The Weekly GV: There’s been a lot of talk this week about the decline and fall of the GOP. Here’s what the Master had to say about it to a British interviewer in 2009:

“You think of the Republican Party as a party, like the British Conservative Party – well it isn’t. I don’t say that the British Conservative Party is much better, I’m only saying the Republican Party is a mindset. They love war. They love money. They’re out to hang on through all the connections that they have, through their various operatives.”

That’s just as true today as it was then. Truer, actually.

I wrote one of my weirder posts yesterday. The dream that will live in infamy inspired the next segment as well.

Saturday GIF Horse:  I was pleasantly surprised to learn how many From Here To Eternity animated GIFs there are. Sometimes the internet is a swell place.

This image has so much smoke that it nearly made me cough:

Fatso Judson: sadistic jailer and barroom pianist. Dig the crazy Hawaiian shirts, y’all.

It’s time to introduce a new regular feature.

Vintage Music Video Of The Week: I’m old enough to remember when MTV showed music videos instead of shitty reality shows. This feature pays tribute to the videos that made MTV famous before they spent too much time on The Jersey Shore. What the Puck is a Snooki anyway? I cannot believe I just made a Real World joke. How low the mighty have sunk.

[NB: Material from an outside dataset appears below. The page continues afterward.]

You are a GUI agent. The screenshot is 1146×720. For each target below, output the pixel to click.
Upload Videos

Our first vintage video is Avalon by Roxy Music. Bryan Ferry was big on white coats in 1982. I think he thought he was Rick in Casablanca.

We’ll always have Paris as well as Andy Mackay on sax. Play it again, Sam.

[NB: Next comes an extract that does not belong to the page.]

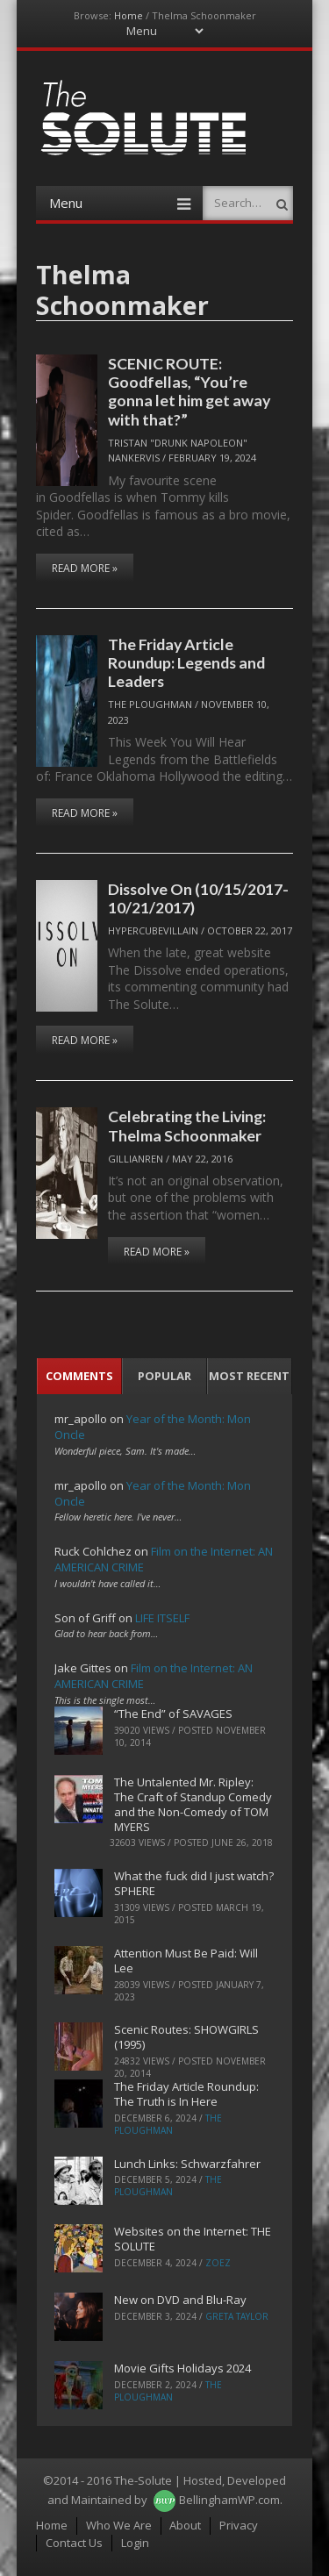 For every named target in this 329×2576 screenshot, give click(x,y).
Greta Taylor (236, 2316)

Bryan Ferry has covered As Time Goes By but without the white jacket. That was so Eighties:

Let’s close things out by setting the dial on the musical wayback machine to 1968.

Saturday Classic: Sailor is the best record the Steve Miller Band ever made. It was the last album Boz Scaggs appeared on before lido shuffling off to Seventies superstardom.

It’s a swell record with two standout tracks: Living in the USA written by Steve Miller and the album closer Dime-a-Dance Romance, which was written by Boz Scaggs.

In the immortal words of Steve Miller, “Somebody get me a Cheeseburger.”

That’s it for this week. Poppypalooza is over but I thought we’d extend it a bit with this week’s closing meme. It’s a picture of the 41st president with the Sultan of Swat: Babe Ruth. Bush was the captain of the Yale baseball team, which was coached by the Bambino’s old Red Sox teammate Smokey Joe Wood. Bush-n-Babe get the last word:

 

3 thoughts on “Saturday Odds & Sods: Tangled Up In Blue

  1. Roxy Music and I will always have Paris – I fell in love with them by hearing “Angel Eyes” on one of the music channels on an Air France flight when I was a senior in high school. My first flight ever! But like most things that sound so fun from my life, we were chaperoned by nuns (all girl Catholic school, y’all) and nearly every moment was scheduled. I remember little of it from being jet-lagged, sleep deprived, and disoriented by seeing three cities in a day.

  2. Is it just me, or are the blue colors in “The Large Blue Horses” the same colors in George Rodrigue’s “Blue Dog” paintings that I saw in New Orleans?

    1. Interesting point, Bill. They’re close. Rodrigue knew his way around art history so he may have been aware of the Blue Rider. If not, I’ll be doggoned.